Hintergrund

Corporate Social Responsibility – Hintergrund und Entwicklung

Für diejenigen, die sich primär für Nachhaltigkeitsmanagement interessieren sei vorab klargestellt, dass es keinen Unterschied zwischen CSR- und Nachhaltigkeitsmanagement oder zwischen Nachhaltigkeits- und CSR-Berichten gibt (siehe Definition Nachhaltigkeitsmanagement).

Fast alle auf unserer Website bereitgestellten Veröffentlichungen befassen sich mit Fragen des Nachhaltigkeitsmanagements, auch dann wenn sie den Begriff CSR im Titel tragen.

Zwischen 2001 und ca. 2015 gab es einen politischen Prozess zu CSR, der von der EU angestoßen und von der Bundesregierung und diversen Akteuren, natürlich auch von Unternehmen, aufgegriffen wurde. Auch wir erhielten mehrfach Aufträge für Studien und Broschüren zu CSR in denen wir uns mit zentralen Fragen des Nachhaltigkeitsmanagement befasst haben (siehe Publikationen).

Heute werden Anforderungen an das Nachhaltigkeitsmanagement und die Nachhaltigkeitsberichterstattung insbesondere im Rahmen der Politiken zu Sustainable Finance und zu Sorgfaltspflichten in der Lieferkette weiterentwickelt.
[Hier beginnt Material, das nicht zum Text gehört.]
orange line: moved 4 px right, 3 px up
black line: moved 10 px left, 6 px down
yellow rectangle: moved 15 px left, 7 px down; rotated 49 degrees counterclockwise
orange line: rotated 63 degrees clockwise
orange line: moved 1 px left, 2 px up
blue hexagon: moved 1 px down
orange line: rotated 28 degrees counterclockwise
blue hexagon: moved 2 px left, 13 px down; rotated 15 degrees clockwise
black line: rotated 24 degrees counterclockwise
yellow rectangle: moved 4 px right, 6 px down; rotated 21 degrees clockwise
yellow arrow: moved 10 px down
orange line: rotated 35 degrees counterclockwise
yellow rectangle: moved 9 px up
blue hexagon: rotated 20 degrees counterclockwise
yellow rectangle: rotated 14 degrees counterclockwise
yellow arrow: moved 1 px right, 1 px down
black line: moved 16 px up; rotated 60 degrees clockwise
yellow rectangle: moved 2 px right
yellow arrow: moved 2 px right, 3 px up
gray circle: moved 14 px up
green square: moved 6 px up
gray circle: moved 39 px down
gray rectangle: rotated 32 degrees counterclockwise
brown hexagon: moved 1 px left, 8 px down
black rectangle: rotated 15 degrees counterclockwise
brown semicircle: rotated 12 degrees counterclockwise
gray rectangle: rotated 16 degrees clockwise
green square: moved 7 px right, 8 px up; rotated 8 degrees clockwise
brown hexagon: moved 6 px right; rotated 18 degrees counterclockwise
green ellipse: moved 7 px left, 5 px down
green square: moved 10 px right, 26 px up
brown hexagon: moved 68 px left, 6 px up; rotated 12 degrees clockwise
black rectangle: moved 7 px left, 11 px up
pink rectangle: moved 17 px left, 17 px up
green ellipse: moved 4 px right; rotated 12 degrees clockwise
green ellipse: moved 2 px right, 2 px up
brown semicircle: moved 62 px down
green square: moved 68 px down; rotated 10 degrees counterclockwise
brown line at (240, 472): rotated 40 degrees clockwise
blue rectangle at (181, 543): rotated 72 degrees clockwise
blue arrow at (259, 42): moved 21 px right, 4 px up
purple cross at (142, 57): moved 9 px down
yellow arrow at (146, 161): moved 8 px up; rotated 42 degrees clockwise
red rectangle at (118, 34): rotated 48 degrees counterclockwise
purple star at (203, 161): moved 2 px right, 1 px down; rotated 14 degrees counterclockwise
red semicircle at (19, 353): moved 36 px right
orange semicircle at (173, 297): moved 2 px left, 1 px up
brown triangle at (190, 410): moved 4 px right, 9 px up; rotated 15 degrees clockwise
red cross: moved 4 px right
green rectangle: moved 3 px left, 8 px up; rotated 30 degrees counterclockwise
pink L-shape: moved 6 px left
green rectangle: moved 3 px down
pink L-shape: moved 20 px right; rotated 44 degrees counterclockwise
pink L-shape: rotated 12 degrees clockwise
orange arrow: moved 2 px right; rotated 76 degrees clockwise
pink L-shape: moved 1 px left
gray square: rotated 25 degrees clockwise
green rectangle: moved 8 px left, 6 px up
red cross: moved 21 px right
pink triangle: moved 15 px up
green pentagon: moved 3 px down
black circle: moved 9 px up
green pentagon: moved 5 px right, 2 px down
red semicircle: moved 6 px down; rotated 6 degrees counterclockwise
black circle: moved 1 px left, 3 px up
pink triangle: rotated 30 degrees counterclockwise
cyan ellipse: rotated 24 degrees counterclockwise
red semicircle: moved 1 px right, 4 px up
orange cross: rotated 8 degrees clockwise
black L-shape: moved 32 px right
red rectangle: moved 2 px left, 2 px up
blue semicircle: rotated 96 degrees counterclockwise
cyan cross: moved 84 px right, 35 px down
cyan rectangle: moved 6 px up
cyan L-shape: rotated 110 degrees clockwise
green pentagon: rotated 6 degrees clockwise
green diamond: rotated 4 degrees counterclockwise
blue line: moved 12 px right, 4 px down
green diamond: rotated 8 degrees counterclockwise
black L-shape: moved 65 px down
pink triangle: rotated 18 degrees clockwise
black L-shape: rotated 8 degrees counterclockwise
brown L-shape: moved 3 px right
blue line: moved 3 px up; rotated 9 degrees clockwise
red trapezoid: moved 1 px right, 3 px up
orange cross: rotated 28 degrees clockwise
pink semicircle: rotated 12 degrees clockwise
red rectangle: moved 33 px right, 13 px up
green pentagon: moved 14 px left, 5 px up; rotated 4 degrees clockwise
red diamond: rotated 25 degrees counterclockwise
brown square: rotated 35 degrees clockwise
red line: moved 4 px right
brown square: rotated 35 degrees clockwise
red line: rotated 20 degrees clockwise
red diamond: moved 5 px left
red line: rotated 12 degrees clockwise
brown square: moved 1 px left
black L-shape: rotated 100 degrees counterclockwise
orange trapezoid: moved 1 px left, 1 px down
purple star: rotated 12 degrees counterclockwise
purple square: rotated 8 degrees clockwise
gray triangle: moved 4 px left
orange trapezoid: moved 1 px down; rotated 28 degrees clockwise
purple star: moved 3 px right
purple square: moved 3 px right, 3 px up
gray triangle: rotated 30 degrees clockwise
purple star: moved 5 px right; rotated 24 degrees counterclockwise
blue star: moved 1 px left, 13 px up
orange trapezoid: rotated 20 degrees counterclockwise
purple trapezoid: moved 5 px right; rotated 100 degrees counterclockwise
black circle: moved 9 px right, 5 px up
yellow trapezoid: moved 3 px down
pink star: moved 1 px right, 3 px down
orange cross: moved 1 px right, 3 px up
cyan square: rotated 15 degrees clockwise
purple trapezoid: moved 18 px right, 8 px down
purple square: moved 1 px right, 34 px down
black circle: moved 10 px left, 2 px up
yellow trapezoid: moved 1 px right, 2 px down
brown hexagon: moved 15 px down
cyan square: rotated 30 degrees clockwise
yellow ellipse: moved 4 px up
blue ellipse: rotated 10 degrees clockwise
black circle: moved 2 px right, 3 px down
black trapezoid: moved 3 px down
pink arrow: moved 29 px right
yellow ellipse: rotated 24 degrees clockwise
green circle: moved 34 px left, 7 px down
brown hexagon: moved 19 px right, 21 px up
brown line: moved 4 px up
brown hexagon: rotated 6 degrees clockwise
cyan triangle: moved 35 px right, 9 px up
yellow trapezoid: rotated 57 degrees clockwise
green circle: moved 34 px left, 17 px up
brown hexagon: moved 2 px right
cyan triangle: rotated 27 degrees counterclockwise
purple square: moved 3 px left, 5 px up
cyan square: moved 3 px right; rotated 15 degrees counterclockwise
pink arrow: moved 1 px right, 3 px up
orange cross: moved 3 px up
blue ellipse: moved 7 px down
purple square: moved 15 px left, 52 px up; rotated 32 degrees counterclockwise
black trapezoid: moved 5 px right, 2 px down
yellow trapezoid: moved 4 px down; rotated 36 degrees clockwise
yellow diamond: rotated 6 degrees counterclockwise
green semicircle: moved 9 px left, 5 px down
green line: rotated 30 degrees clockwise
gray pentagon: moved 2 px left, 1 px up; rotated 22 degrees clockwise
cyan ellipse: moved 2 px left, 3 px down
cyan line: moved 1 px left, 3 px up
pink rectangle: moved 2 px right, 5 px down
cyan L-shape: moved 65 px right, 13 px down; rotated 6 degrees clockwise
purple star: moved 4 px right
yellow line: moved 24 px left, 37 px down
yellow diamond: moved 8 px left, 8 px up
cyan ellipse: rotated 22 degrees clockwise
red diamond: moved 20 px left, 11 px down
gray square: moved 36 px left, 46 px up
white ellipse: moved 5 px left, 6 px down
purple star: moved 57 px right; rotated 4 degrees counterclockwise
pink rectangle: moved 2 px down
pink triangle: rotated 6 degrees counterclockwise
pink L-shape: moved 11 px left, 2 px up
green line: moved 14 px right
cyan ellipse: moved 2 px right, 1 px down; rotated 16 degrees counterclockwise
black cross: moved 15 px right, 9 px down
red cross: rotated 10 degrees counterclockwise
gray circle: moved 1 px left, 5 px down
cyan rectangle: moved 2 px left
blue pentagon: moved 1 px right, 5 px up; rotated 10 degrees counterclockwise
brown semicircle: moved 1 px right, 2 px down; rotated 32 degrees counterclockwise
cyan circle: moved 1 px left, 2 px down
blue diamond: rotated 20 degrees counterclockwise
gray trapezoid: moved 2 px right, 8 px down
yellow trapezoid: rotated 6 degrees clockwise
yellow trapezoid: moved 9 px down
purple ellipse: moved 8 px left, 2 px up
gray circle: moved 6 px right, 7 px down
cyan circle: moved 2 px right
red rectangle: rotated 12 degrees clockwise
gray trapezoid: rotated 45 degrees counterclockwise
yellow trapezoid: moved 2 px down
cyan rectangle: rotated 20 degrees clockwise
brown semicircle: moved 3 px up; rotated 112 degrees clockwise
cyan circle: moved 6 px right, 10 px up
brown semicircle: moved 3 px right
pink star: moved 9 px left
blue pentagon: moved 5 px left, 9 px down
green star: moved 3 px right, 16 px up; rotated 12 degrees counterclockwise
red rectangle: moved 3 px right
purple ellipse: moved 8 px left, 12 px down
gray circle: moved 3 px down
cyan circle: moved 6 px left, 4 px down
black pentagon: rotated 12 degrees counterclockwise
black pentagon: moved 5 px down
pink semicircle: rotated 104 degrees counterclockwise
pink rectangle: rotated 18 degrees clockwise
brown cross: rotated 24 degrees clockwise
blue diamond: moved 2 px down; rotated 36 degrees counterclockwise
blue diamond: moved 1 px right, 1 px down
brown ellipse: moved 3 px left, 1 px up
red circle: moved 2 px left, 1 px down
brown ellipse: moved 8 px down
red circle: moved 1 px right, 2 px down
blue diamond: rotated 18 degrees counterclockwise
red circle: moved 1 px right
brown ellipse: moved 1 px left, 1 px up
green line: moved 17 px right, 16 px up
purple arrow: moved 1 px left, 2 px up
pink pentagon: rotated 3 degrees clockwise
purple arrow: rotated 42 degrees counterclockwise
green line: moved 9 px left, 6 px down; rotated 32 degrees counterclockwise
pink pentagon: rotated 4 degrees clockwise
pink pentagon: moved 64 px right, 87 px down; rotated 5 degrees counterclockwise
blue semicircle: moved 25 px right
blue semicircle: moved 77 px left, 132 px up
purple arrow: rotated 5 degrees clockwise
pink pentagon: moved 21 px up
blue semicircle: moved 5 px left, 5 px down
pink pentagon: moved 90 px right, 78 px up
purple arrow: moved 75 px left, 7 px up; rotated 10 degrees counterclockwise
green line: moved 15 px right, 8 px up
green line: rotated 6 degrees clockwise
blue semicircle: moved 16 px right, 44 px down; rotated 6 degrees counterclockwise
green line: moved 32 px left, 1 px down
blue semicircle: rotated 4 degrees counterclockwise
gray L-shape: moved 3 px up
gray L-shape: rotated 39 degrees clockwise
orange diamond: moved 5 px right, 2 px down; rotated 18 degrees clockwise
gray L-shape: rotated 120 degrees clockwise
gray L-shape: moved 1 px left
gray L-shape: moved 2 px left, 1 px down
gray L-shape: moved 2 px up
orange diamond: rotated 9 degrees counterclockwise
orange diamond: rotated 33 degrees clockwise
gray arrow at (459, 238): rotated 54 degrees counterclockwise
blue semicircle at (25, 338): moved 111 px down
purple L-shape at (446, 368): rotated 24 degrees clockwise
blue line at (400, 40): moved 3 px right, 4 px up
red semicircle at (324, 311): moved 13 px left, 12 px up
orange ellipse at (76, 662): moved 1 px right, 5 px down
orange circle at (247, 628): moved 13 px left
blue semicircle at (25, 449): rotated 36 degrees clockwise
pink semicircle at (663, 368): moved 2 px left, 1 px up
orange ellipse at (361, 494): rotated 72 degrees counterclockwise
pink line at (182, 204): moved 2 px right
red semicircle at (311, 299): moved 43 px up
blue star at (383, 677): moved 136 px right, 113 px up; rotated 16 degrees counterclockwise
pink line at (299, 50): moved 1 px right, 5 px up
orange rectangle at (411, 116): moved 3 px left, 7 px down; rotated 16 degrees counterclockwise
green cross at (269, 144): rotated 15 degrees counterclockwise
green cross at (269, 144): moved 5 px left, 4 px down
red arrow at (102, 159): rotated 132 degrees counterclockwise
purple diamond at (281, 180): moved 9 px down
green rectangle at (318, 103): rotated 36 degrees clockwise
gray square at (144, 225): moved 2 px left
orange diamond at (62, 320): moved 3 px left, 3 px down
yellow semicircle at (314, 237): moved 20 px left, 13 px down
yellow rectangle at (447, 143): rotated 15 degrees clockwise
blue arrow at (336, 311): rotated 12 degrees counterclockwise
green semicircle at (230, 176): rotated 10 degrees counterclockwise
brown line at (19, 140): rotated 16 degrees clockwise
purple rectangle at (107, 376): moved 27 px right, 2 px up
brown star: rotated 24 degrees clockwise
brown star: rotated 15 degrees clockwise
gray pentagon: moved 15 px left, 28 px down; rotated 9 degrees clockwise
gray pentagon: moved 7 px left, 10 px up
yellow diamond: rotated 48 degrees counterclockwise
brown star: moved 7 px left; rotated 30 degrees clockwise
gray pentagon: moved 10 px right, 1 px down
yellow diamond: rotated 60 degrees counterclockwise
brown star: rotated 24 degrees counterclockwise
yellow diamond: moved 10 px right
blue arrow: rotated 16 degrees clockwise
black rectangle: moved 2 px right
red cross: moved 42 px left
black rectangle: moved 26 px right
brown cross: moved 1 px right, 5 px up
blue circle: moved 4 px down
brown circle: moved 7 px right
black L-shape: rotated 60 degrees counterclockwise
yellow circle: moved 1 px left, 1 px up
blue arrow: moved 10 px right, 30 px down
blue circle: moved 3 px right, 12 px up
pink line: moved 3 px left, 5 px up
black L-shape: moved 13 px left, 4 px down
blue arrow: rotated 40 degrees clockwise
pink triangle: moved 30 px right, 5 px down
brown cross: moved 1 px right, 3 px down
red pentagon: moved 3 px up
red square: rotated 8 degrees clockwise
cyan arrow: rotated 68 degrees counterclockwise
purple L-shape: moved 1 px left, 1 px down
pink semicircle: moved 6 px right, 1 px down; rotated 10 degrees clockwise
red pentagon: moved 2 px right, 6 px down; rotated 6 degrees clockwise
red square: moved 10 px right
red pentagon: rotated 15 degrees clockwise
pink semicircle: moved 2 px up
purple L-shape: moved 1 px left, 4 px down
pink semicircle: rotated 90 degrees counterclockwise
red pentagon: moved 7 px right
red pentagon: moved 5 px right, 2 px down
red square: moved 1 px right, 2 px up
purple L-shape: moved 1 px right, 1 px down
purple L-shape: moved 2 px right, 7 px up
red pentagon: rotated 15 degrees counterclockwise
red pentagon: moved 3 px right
Die Wurzeln von Corporate Social Responsibility

Das Konzept Corporate Social Responsibility (CSR) stammt ursprünglich aus den USA, wo sich Mitte des 20. Jahrhunderts Geschäftsleute und die Forschung mit der gesellschaftlichen Verantwortung von Unternehmen auseinandergesetzt haben. Damals stand primär der Beitrag zu sozialen Herausforderungen der Gesellschaft im Mittelpunkt der Betrachtung. Seit Mitte der 1990er Jahre wurden zunehmend auch ökologische Fragestellungen im Kontext von Corporate Social Responsibilitydiskutiert.

Corporate Social Responsibility in Europa

Anfang 2000 hat die Europäische Union (EU) die Idee der gesellschaftlichen Verantwortung von Unternehmen aufgegriffen. Sie sieht in Corporate Social Responsibility eine Chance für Unternehmen unabhängig von gesetzlichen Vorgaben freiwillig Beiträge zur sozialen und ökologischen Nachhaltigkeit zu leisten. Das 2001 veröffentlichte EU-Grünbuch zu CSR betont die gleichrangige Beachtung von Umweltschutz und sozialen Belangen und macht deutlich, dass Corporate Social Responsibility zur Umsetzung der strategischen Ziele der EU (Lissabon 2000) sowie zu ihrer Nachhaltigkeitsstrategie (Göteborg 2001) beitragen soll.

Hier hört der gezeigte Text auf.